Ajouter de la réglisse aux plats mijotés apportait une douceur subtile et persistante.
Le Vieux Gecko s'écria : « Oui, c'est de la réglisse ! Mon cher petit-enfant, récolte-la vite, et je la planterai dans ton espace ! »
D'un mouvement rapide et subtil, Si Yan jeta la réglisse dans son espace, et le Vieux Gecko trouva promptement un endroit pour la planter.
« Et ça ! C'est énorme ! C'est une aubergine ? Elle a l'air si inhabituelle ! Ma chance est incroyable aujourd'hui ! »
Si Yan avait trouvé un fruit rond et violet qui ressemblait beaucoup à une aubergine.
Elle le cueillit et le porta à son nez pour le renifler.
« Je l'emporte et j'essaie. Peut-être que c'est une sorte de grosse aubergine ronde ! » songea-t-elle, jetant la plante entière dans son espace.
Elle adorait les aubergines.
Aubergine à l'ail épicé, aubergine à la viande hachée — elle les aimait toutes.
Alors que Si Yan s'enfonçait dans les bois, elle tomba sur la plus grande surprise de sa sortie !
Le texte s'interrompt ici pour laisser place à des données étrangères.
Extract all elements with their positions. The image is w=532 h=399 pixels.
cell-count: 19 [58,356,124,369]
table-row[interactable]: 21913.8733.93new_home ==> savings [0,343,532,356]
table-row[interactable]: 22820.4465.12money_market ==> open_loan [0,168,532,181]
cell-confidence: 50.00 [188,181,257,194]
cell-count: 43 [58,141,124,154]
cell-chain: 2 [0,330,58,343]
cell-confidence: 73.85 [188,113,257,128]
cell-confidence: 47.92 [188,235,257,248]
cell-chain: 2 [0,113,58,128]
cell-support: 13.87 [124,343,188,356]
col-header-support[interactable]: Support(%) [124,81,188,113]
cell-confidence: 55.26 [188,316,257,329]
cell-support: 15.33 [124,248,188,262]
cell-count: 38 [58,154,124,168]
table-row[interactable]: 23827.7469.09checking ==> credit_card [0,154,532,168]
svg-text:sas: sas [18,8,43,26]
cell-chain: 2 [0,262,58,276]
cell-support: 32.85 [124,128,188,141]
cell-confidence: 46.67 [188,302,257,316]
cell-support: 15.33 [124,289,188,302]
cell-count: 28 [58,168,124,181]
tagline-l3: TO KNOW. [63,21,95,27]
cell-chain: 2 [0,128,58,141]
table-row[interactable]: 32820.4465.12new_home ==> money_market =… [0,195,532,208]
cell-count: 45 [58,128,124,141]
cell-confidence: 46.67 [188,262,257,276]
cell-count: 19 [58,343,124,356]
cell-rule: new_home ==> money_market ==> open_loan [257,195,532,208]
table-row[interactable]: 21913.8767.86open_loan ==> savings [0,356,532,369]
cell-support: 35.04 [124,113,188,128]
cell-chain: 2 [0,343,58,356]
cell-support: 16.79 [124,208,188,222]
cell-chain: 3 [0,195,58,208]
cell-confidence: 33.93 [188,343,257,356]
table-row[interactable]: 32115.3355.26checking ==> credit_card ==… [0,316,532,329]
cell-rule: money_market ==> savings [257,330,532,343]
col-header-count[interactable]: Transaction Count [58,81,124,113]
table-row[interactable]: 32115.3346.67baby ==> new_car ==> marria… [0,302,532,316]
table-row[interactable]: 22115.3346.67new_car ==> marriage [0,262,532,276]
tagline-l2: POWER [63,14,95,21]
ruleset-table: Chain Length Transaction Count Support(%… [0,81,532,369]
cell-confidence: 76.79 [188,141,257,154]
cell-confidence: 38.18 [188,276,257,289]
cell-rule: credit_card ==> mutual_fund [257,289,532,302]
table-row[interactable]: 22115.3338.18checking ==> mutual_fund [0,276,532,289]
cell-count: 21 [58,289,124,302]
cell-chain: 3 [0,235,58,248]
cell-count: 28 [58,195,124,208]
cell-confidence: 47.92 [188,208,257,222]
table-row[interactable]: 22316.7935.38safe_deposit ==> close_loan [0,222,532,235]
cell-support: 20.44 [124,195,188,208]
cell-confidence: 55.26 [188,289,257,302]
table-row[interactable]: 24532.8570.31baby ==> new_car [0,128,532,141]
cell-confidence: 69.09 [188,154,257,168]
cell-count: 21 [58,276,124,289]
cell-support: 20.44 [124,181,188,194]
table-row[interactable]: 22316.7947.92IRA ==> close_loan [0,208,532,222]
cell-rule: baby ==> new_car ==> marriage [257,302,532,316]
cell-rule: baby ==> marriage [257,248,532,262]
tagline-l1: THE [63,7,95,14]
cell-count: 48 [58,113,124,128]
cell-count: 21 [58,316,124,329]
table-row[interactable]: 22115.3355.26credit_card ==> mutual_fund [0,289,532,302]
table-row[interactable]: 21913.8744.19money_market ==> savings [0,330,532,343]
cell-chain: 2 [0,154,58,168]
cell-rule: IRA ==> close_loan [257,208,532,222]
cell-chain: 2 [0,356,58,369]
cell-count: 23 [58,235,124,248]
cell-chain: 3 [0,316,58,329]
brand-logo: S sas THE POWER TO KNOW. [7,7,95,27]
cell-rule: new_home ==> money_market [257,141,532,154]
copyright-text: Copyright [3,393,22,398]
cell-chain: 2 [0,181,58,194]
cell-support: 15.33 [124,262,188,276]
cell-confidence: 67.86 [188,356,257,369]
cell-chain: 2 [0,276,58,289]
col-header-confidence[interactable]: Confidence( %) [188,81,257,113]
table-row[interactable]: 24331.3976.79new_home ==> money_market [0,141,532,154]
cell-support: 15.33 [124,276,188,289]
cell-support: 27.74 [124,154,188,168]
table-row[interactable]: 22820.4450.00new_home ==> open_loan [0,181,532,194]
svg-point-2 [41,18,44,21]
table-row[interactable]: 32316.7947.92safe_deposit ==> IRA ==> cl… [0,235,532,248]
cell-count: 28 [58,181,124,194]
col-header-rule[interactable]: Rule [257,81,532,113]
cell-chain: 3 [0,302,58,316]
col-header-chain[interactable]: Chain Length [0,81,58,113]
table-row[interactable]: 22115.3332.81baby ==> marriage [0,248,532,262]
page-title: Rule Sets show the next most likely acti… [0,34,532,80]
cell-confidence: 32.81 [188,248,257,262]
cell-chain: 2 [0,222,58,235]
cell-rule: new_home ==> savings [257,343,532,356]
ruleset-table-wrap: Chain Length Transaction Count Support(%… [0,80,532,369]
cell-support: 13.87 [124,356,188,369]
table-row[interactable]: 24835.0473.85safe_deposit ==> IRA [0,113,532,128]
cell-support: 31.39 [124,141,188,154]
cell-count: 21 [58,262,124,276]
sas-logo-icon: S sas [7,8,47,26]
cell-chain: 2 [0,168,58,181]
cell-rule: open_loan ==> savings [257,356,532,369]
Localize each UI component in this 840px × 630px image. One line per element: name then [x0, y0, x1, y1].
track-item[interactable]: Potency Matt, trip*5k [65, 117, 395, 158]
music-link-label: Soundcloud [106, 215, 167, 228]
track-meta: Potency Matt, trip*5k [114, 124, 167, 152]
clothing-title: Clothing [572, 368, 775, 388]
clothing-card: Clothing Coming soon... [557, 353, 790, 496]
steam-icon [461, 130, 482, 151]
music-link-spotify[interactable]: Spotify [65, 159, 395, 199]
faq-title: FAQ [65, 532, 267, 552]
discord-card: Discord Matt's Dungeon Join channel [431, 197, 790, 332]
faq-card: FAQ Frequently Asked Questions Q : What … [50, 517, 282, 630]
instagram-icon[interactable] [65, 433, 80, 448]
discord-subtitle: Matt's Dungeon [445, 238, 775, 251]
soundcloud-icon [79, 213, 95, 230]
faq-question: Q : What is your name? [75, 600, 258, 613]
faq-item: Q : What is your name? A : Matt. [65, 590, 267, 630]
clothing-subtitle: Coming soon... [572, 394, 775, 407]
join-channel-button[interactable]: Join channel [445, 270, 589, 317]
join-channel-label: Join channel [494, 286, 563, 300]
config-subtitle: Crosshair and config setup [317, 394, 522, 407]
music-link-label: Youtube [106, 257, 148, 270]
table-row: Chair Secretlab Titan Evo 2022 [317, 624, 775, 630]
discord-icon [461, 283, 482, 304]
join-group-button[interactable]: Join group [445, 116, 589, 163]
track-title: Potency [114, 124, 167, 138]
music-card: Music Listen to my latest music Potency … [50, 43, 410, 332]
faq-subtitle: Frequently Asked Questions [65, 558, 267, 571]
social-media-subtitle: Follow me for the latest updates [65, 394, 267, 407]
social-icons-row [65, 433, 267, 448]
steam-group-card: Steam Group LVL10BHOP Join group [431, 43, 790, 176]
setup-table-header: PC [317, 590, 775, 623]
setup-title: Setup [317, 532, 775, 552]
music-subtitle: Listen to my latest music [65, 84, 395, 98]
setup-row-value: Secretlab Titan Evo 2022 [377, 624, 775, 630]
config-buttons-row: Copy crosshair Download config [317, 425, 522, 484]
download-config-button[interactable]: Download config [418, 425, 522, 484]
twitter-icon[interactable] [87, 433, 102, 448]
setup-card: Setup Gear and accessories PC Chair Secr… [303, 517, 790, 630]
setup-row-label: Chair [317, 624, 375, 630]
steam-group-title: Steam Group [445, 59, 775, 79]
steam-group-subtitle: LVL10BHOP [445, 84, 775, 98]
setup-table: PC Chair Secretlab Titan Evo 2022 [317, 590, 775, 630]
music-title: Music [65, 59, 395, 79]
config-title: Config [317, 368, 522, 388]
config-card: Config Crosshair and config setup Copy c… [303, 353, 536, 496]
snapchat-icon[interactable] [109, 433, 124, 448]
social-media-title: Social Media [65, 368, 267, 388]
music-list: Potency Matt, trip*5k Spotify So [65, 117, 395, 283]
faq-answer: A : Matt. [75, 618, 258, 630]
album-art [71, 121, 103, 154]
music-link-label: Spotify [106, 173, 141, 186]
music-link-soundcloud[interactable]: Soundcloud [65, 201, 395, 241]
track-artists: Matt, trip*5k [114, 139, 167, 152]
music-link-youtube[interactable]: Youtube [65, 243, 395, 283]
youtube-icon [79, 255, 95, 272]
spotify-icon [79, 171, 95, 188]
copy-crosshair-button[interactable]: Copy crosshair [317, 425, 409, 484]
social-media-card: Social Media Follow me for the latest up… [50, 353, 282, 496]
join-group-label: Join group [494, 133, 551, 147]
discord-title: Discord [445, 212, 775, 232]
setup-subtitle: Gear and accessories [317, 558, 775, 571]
Si Yan courut en avant, submergée de joie.
« C'est quoi ça ?! C'est *quoi* ça ?! Mon dieu !! »
Le Vieux Gecko regarda l'explosion de duvet blanc et s'écria avec excitation : « Du coton ! Petit-enfant, tu as trouvé du coton !! »
« Du coton ! AAAH ! C'est incroyable ! C'est fantastique ! On va être riches ! On est riches ! »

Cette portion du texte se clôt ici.